►
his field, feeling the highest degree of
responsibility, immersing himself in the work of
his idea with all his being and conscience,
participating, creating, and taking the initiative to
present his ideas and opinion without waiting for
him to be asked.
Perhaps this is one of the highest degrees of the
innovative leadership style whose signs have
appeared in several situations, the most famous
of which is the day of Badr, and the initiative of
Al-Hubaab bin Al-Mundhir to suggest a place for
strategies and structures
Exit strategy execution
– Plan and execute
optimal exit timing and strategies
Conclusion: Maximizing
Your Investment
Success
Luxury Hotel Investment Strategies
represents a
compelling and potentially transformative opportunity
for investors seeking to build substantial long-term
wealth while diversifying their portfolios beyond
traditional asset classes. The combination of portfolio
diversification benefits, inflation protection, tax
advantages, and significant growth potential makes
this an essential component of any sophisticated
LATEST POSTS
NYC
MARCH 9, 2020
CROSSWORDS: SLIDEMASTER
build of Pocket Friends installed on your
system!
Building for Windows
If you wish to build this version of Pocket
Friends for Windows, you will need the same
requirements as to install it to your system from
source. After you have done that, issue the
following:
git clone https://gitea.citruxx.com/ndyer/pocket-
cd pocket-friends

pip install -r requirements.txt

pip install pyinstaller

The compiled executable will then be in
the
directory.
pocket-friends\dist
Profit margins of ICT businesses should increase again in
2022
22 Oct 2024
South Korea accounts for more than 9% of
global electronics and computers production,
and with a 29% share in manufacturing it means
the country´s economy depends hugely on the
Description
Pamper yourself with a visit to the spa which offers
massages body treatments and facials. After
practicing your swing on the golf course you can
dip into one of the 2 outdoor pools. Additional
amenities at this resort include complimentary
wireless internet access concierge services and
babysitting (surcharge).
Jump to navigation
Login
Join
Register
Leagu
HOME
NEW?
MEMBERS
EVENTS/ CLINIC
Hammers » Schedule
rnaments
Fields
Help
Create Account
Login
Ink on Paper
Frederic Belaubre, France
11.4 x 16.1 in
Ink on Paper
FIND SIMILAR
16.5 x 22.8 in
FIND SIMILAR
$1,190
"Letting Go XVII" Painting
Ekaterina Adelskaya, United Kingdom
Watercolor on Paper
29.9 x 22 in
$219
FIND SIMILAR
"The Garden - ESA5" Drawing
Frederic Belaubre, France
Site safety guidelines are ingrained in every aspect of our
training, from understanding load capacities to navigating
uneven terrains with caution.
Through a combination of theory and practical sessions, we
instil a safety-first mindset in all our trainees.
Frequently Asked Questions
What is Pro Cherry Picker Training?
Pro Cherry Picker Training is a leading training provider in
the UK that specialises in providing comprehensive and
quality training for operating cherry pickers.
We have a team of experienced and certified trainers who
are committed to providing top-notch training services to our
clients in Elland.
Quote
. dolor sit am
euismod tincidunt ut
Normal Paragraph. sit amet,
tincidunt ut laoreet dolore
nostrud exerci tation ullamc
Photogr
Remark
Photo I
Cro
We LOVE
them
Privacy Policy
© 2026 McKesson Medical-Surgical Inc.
◄
▸ **Action item**: What is asked for is an exact copy of the lines above from the one containing "his idea with" through the one containing "advantages, and significant", and only those.

▸ **The completed task**:
his idea with all his being and conscience,
participating, creating, and taking the initiative to
present his ideas and opinion without waiting for
him to be asked.
Perhaps this is one of the highest degrees of the
innovative leadership style whose signs have
appeared in several situations, the most famous
of which is the day of Badr, and the initiative of
Al-Hubaab bin Al-Mundhir to suggest a place for
strategies and structures
Exit strategy execution
– Plan and execute
optimal exit timing and strategies
Conclusion: Maximizing
Your Investment
Success
Luxury Hotel Investment Strategies
represents a
compelling and potentially transformative opportunity
for investors seeking to build substantial long-term
wealth while diversifying their portfolios beyond
traditional asset classes. The combination of portfolio
diversification benefits, inflation protection, tax
advantages, and significant growth potential makes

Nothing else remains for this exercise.